In the March quarter, this segment had posted nearly 11% volume growth as the impact of demonetisation receded (see chart).
Lower-than-anticipated volume growth in the June quarter led to a miss on the net profit front. Consolidated net profit declined 20.23% year-on-year to Rs440.74 crore, below Bloomberg analysts’ estimate of Rs545.7 crore.
On the other hand, the performance of its auto-coatings joint venture improved, aided by good demand conditions in the auto OEM (original equipment manufacturer) and general industrial business segments.
While decorative volume growth is expected to recover thanks to the good monsoon and restocking as the new tax regime gets streamlined, the worry on rising input costs remains.
Consolidated cost of raw materials jumped 11% year-on-year. Other expenses including employee cost also had a bearing on operating margins. Thus, consolidated Ebitda margins declined more than 500 basis points year-on-year to 17.4%. Ebitda stands for earnings before interest, tax, depreciation and amortization. A basis point is 0.01%.
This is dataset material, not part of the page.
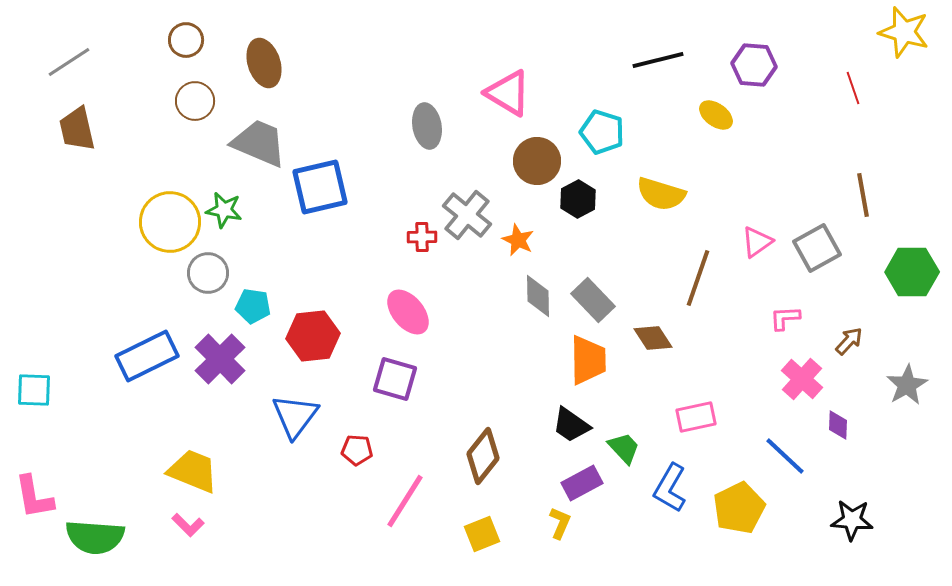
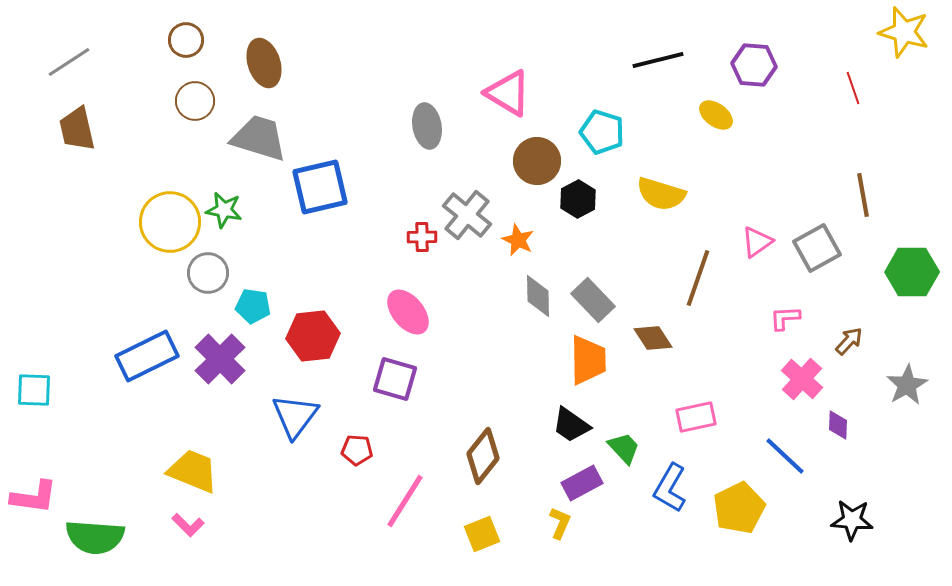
gray trapezoid at (259, 143): moved 5 px up; rotated 6 degrees counterclockwise
pink L-shape at (34, 497): rotated 72 degrees counterclockwise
“Among raw materials, prices of monomers and titanium dioxide (TiO2) were elevated. Monomer prices had gone up due to capacity imbalance due to shutdowns. While some correction in prices of monomers is foreseen as capacity comes back on stream, prices of TiO2 are unlikely to cool down sharply in the near-term,” added the management in the conference call.
In the last one year, prices of TiO2 have surged 33%. As the chart shows, gross margins too have taken a sharp hit, falling to 42% in the June quarter.
In a bid to protect its margins, the company took a price increase of around 5.5% since 1 March 2017. If input cost continues to head northwards, the management would resort to further price hikes.
Meanwhile, the Asian Paints stock trades at a rich one-year forward price-to-earnings multiple of 42 times, making it the most expensive paint stock.
Despite raising prices twice in the last four months, Asian Paints has not been able maintain gross margins, said analysts. Also, sharp inflation in raw material costs would keep margins under pressure going ahead as well; hence, they feel valuations need to correct.